The Government hopes the trumpeted trade accord with the US will soon come to fruition and the UK’s upmarket car makers – Jaguar Land Rover, Bentley, and Rolls-Royce and the more eclectic Mini – will soon be back to normal business.

However, it will take time for the logistics and supply chain to be revised. The downturn also was partly the result of policy.

The end to concessions on stamp duty predictably produced a lull in home sales, despite the good househunting weather and the easing of the bank rate.

Tax does make a difference. It is not wise for a government making a big bet on the housing market to bypass it as a recovery tool by punishing homebuyers, especially younger people seeking the first rung on the ladder.

There is one G7 table which Rachel Reeves didn’t mention.

The Chancellor believes her fiscal rules, which require current spending to be matched by taxation but allow borrowing for investment, have secured the UK’s budget after the Liz Truss disorder. 

Markets don’t believe it. The yield on Britain’s ten-year bond – or gilt – at 4.5 per cent in latest trading is the highest among the rich Western democracies.

Reeves makes the reasonable case that UK yields move in lockstep with those in New York.

There is, however, a serious flaw in the thinking.

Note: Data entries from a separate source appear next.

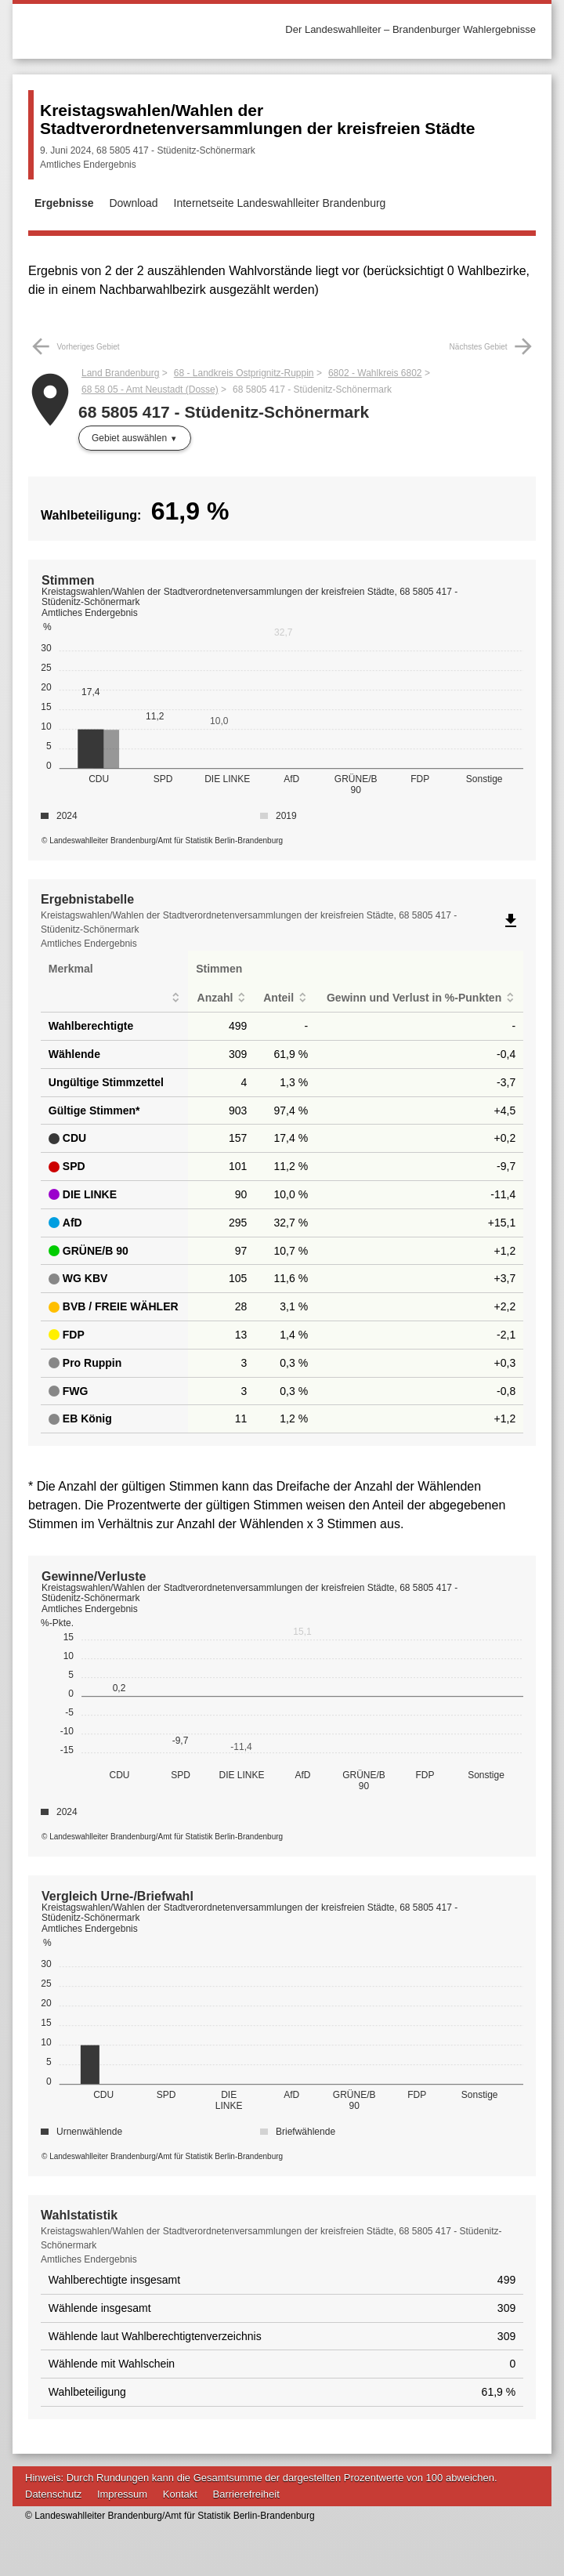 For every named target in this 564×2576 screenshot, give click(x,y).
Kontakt (180, 2494)
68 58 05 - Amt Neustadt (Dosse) (150, 389)
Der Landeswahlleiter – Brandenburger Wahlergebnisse (410, 29)
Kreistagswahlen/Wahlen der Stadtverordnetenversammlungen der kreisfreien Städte (257, 119)
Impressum (122, 2494)
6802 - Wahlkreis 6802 (375, 373)
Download (133, 203)
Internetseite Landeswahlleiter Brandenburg (280, 203)
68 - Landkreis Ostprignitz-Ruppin (244, 373)
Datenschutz (53, 2494)
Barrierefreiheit (246, 2494)
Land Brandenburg (120, 373)
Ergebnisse (63, 203)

The Chancellor appears to believe that if the current budget is in balance, it is fine to borrow to invest.

That may be the case in Japan and Germany, where bond rates are 1.46 per cent and 2.53 per cent respectively, because their governments’ overall interest bill is, by UK standards, under control.

In Britain’s case, every pound that is borrowed for a new roundabout or bypass behind the Red Wall comes with interest at high rates.

So the extra borrowing for Labour’s £2 trillion or so of capital spend inflates the current budget via borrowing charges. In the autumn, the Treasury estimated the interest bill for 2025-26 at £126billion.

If gilts had a similar yield to the German bund there would be an extra £60billion or so for education, health or even an end to the freeze on income tax thresholds which punish hard work and enterprise.

Britain’s national accounts do not provide a free pass for capital projects.